Eu respirei fundo, tentando manter a calma, mas era impossível, o meu corpo todo tremia.
Peguei o celular do bolso da calça.
Nenhuma mensagem dela.
Nenhuma ligação.
Apenas o silêncio.
Eu sabia o motivo, não precisava de confirmação, o motivo era sempre o mesmo, sempre Gabriel.
Saí da igreja sem dizer uma palavra, ignorando os chamados dos meus pais, eu só queria fugir daquele lugar, fugir dos olhares de pena.
Entrei no meu carro e dirigi sem rumo, minhas mãos apertando o volante com tanta força que os nós dos dedos ficaram brancos.
Finalmente, parei em frente à casa dela, a mesma casa onde eu a deixei algumas horas atrás, ela estava linda no vestido de noiva.
A porta estava destrancada, como sempre.
Entrei e a encontrei na sala, ainda vestida de noiva, mas o vestido agora estava amassado, e ela segurava o celular com força, o rosto manchado de lágrimas.
"Sofia, o que aconteceu?" perguntei, mesmo já sabendo a resposta.
Ela levantou a cabeça, e seus olhos me fuzilaram.
"O que aconteceu? O Gabriel passou mal, Ricardo! Ele teve uma crise, ele precisava de mim!"
A voz dela era alta, cheia de acusação, como se a culpa fosse minha.
"De novo, Sofia? No dia do nosso casamento? Na hora do nosso casamento?"
"Você não entende! Ele não tem ninguém! A doença dele é crônica, ele podia ter morrido! Você só pensa em você, no seu maldito casamento!"
Cada palavra dela era um soco no meu estômago.
Eu me sentia um idiota, um completo idiota por ter acreditado que desta vez seria diferente.
"E nós? E o nosso compromisso? Sete anos, Sofia! Onze tentativas de casamento! Você acha isso normal?"
"Você está sendo egoísta! Comparando uma festa com a vida de uma pessoa?" ela gritou, jogando o celular no sofá.
Eu não consegui mais segurar, a raiva e a dor explodiram.
"Egoísta? Eu sou o egoísta? Eu que te esperei no altar onze vezes? Eu que sempre te coloquei em primeiro lugar, que recusei propostas de trabalho incríveis pra ficar perto de você, pra te apoiar?"
Saí da casa dela batendo a porta, o som ecoando na rua silenciosa.
Voltei para o carro e desabei, as lágrimas que eu segurei na igreja agora corriam livremente pelo meu rosto, eu soquei o volante, uma, duas, três vezes, até minha mão doer.
Lembrei do dia em que a conheci.
Eu tinha sofrido um acidente de carro, nada grave, mas machuquei a perna e precisei de fisioterapia, eu estava me sentindo vulnerável, sozinho.
Sofia era a recepcionista da clínica.
Ela sorriu para mim, um sorriso que iluminou meu dia cinzento, ela me trouxe um copo de água, conversou comigo, me fez sentir menos invisível.
Naquele momento, ela se tornou meu refúgio, a minha luz no fim do túnel.
Agora, essa mesma luz me cegava com a dor da traição.

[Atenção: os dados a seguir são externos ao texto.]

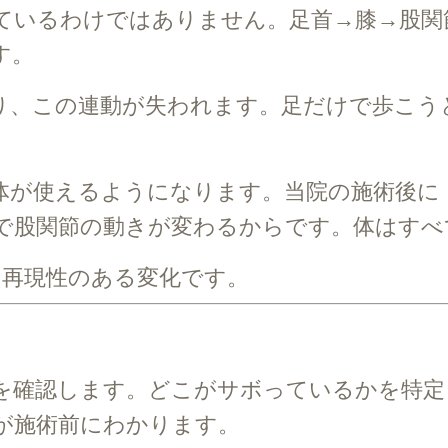
ているわけではありません。足首→膝→股関
す。
り、この連動が失われます。足だけで歩こう
体が使えるようになります。当院の施術後に
で股関節の動きが変わるからです。体はすべ
は再現性のある変化です。
を確認します。どこがサボっているかを特定
が施術前にわかります。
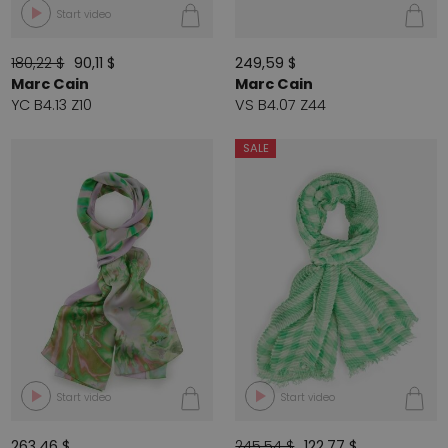
Start video
180,22 $
90,11 $
249,59 $
Marc Cain
Marc Cain
YC B4.13 Z10
VS B4.07 Z44
SALE
Start video
Start video
263,46 $
245,54 $
122,77 $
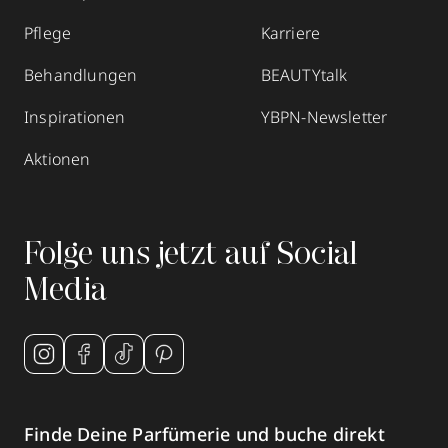
Pflege
Karriere
Behandlungen
BEAUTYtalk
Inspirationen
YBPN-Newsletter
Aktionen
Folge uns jetzt auf Social
Media
Finde Deine Parfümerie und buche direkt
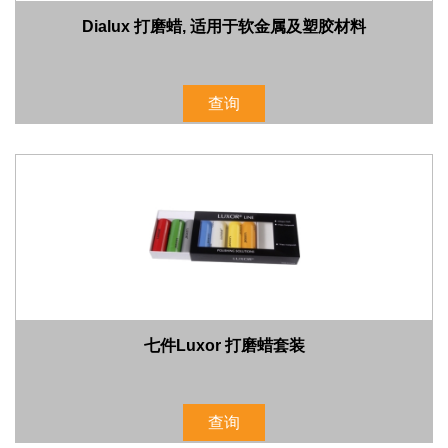
Dialux 打磨蜡, 适用于软金属及塑胶材料
查询
七件Luxor 打磨蜡套装
查询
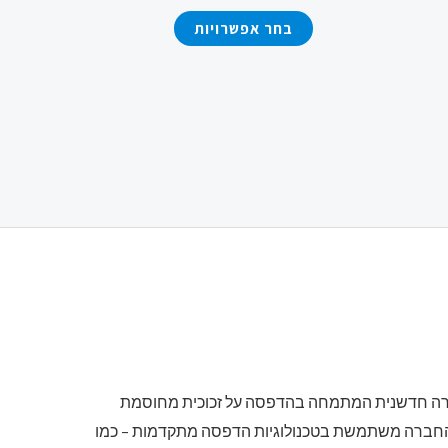
ויות
האפשרויות
מספר
בחר אפשרויות
בעמוד
סוגים.
המוצר
ניתן
לבחור
את
ויות
האפשרויות
בעמוד
המוצר
ברה חדשנית המתמחה בהדפסה על זכוכית מחוסמת
החברה משתמשת בטכנולוגיות הדפסה מתקדמות – כמו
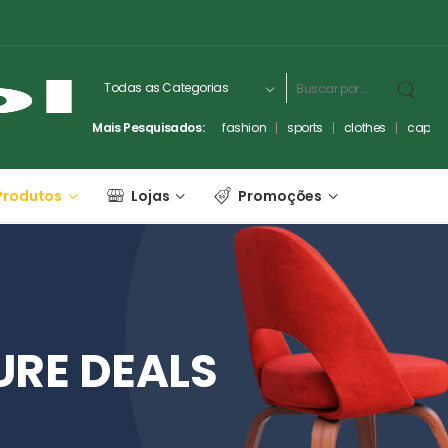
Mais Pesquisados:
fashion
sports
clothes
captc
Produtos
Lojas
Promoções
URE
DEALS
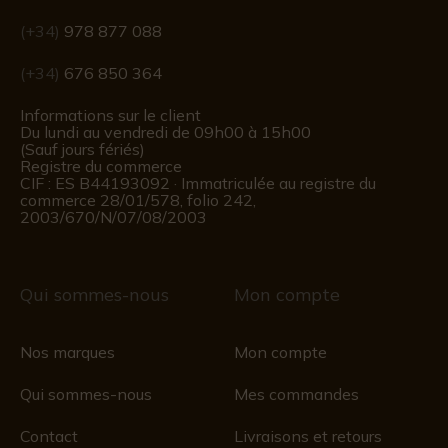
(+34)
978 877 088
(+34)
676 850 364
Informations sur le client
Du lundi au vendredi de 09h00 à 15h00
(Sauf jours fériés)
Registre du commerce
CIF : ES B44193092 · Immatriculée au registre du
commerce 28/01/578, folio 242,
2003/670/N/07/08/2003
Qui sommes-nous
Mon compte
Nos marques
Mon compte
Qui sommes-nous
Mes commandes
Contact
Livraisons et retours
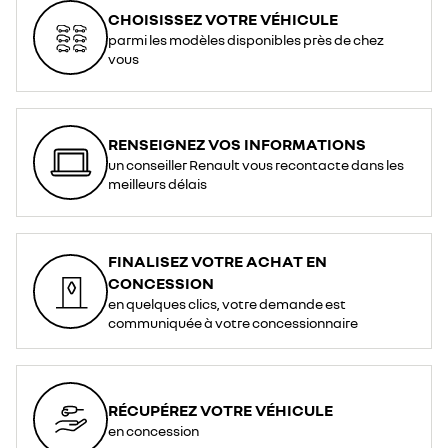
CHOISISSEZ VOTRE VÉHICULE
parmi les modèles disponibles près de chez
vous
RENSEIGNEZ VOS INFORMATIONS
un conseiller Renault vous recontacte dans les
meilleurs délais
FINALISEZ VOTRE ACHAT EN
CONCESSION
en quelques clics, votre demande est
communiquée à votre concessionnaire
RÉCUPÉREZ VOTRE VÉHICULE
en concession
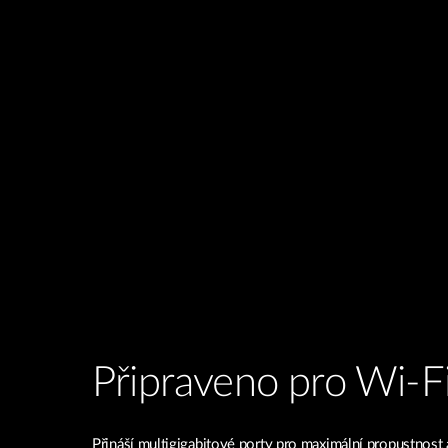
Připraveno pro Wi-F
Přináší multigigabitové porty pro maximální propustnost 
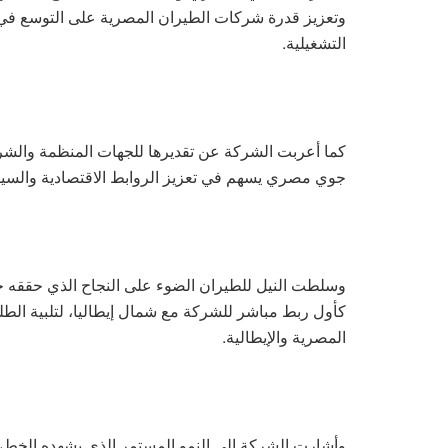
وتعزيز قدرة شركات الطيران المصرية على التوسع في ا
التشغيلية.
كما أعربت الشركة عن تقديرها للجهات المنظمة والشريك
جوي مصري يسهم في تعزيز الروابط الاقتصادية والسياحي
كأول ربط مباشر للشركة مع شمال إيطاليا، لتلبية الطل
المصرية والإيطالية.
وأشارت الشركة إلى النمو المستمر الذي يشهده الخط، و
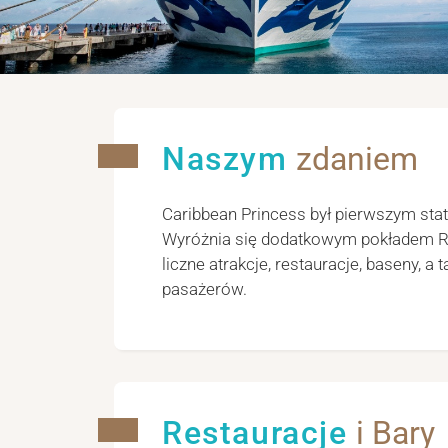
Naszym
zdaniem
Caribbean Princess był pierwszym stat
Wyróżnia się dodatkowym pokładem Rivi
liczne atrakcje, restauracje, baseny,
pasażerów.
Restauracje
i Bary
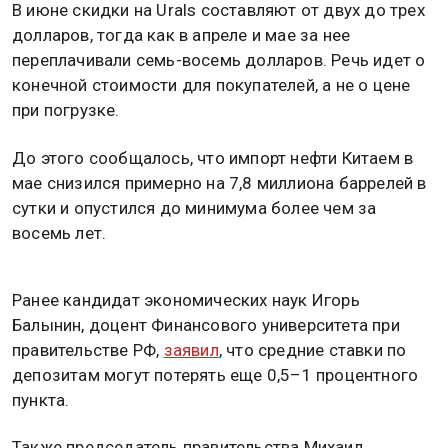
В июне скидки на Urals составляют от двух до трех
долларов, тогда как в апреле и мае за нее
переплачивали семь-восемь долларов. Речь идет о
конечной стоимости для покупателей, а не о цене
при погрузке.
До этого сообщалось, что импорт нефти Китаем в
мае снизился примерно на 7,8 миллиона баррелей в
сутки и опустился до минимума более чем за
восемь лет.
Ранее кандидат экономических наук Игорь
Балынин, доцент Финансового университета при
правительстве РФ,
заявил
, что средние ставки по
депозитам могут потерять еще 0,5–1 процентного
пункта.
Также председатель правительства Михаил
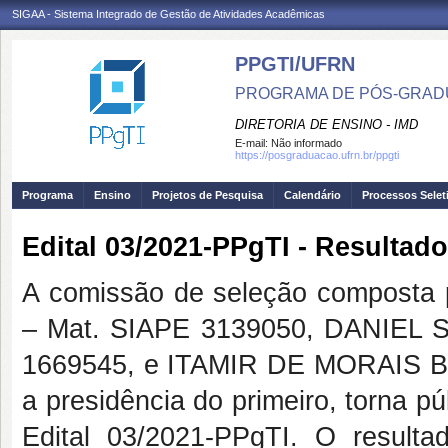
SIGAA - Sistema Integrado de Gestão de Atividades Acadêmicas
PPGTI/UFRN
PROGRAMA DE PÓS-GRAD
DIRETORIA DE ENSINO - IMD
E-mail:
Não informado
https://posgraduacao.ufrn.br/ppgti
Programa
Ensino
Projetos de Pesquisa
Calendário
Processos Selet
Edital 03/2021-PPgTI - Resultado
A comissão de seleção compost
– Mat. SIAPE 3139050, DANIEL
1669545, e ITAMIR DE MORAIS B
a presidência do primeiro, torna pú
Edital 03/2021-PPgTI. O result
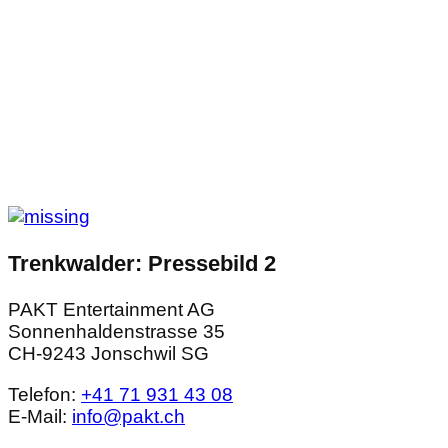
Trenkwalder: Pressebild 2
PAKT Entertainment AG
Sonnenhaldenstrasse 35
CH-9243 Jonschwil SG
Telefon:
+41 71 931 43 08
E-Mail:
info@pakt.ch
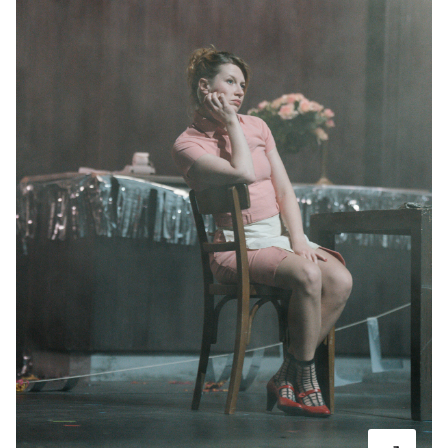
-
Der jüngste Tag
Mi.
Mi. 07.10.2026
07.10.2026
Tickets
19:30–21:00 Uhr
-
Der jüngste Tag
Fr.
Fr. 27.11.2026
27.11.2026
Tickets
18:30–20:00 Uhr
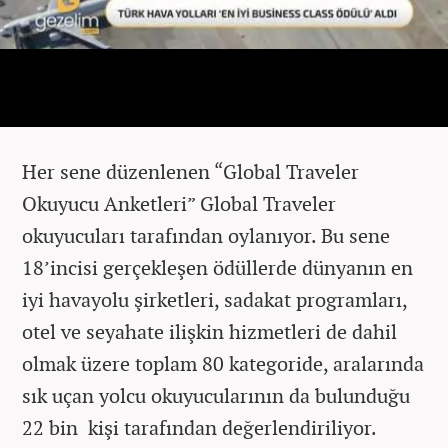
Her sene düzenlenen “Global Traveler
Okuyucu Anketleri” Global Traveler
okuyucuları tarafından oylanıyor. Bu sene
18’incisi gerçekleşen ödüllerde dünyanın en
iyi havayolu şirketleri, sadakat programları,
otel ve seyahate ilişkin hizmetleri de dahil
olmak üzere toplam 80 kategoride, aralarında
sık uçan yolcu okuyucularının da bulunduğu
22 bin kişi tarafından değerlendiriliyor.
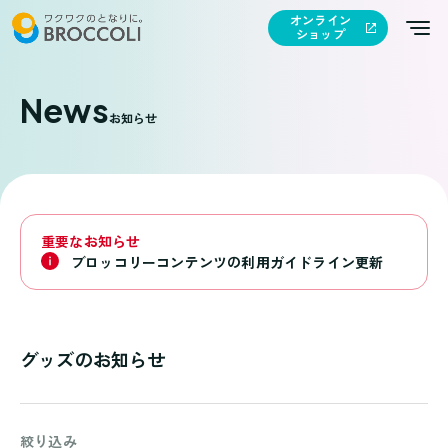
オンライン
ショップ
News
お知らせ
重要なお知らせ
ブロッコリーコンテンツの利用ガイドライン更新
グッズのお知らせ
絞り込み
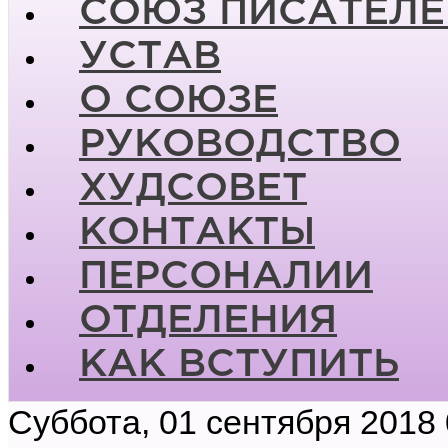
СОЮЗ ПИСАТЕЛЕ
УСТАВ
О СОЮЗЕ
РУКОВОДСТВО
ХУДСОВЕТ
КОНТАКТЫ
ПЕРСОНАЛИИ
ОТДЕЛЕНИЯ
КАК ВСТУПИТЬ
Суббота, 01 сентября 2018 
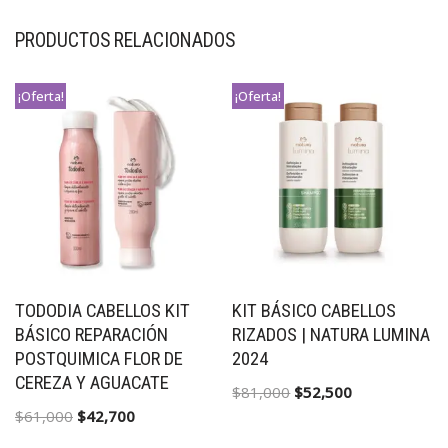
PRODUCTOS RELACIONADOS
¡Oferta!
¡Oferta!
TODODIA CABELLOS KIT
KIT BÁSICO CABELLOS
BÁSICO REPARACIÓN
RIZADOS | NATURA LUMINA
POSTQUIMICA FLOR DE
2024
CEREZA Y AGUACATE
$
81,000
$
52,500
$
61,000
$
42,700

Peguei meu celular, minhas mãos ainda tremendo, e abri o Instagram.
O primeiro post no meu feed era uma foto, uma foto que Gabriel tinha acabado de postar.
Ele estava no hospital, deitado na cama, com um sorriso fraco no rosto.
Sofia estava ao lado dele, segurando sua mão, a cabeça dela descansava no ombro dele e o vestido de noiva ainda estava em seu corpo, um contraste bizarro e doloroso.
A legenda dizia: "Obrigado por estar sempre aqui por mim, minha anja. @SofiaAlves".
Meu mundo desabou de vez.
A dor era física, uma pontada aguda no peito que me deixou sem ar.
Dirigi até o bar mais próximo, um lugar escuro e sujo que combinava com o meu estado de espírito.
Pedi uma dose de uísque, depois outra, e mais outra.
Eu bebi para esquecer, para anestesiar a dor, para silenciar as vozes na minha cabeça.
Tirei uma foto do meu copo, a aliança de casamento que eu nunca usaria ao lado dele, e postei nos meus stories.
Sem legenda.
Apenas a imagem crua da minha derrota.
Meu celular vibrou quase que instantaneamente.
Era uma mensagem de Sofia.
"Você pode apagar isso, por favor? As pessoas estão me ligando, perguntando o que aconteceu. Você está tentando me humilhar?"
A mensagem dela não tinha um pingo de preocupação comigo.
Apenas raiva, acusação.
Como se eu fosse o vilão da história.
Respondi com uma única palavra.
"Não."
E desliguei o celular, pedindo mais uma rodada para o barman.
Aquela noite, eu decidi que seria a última.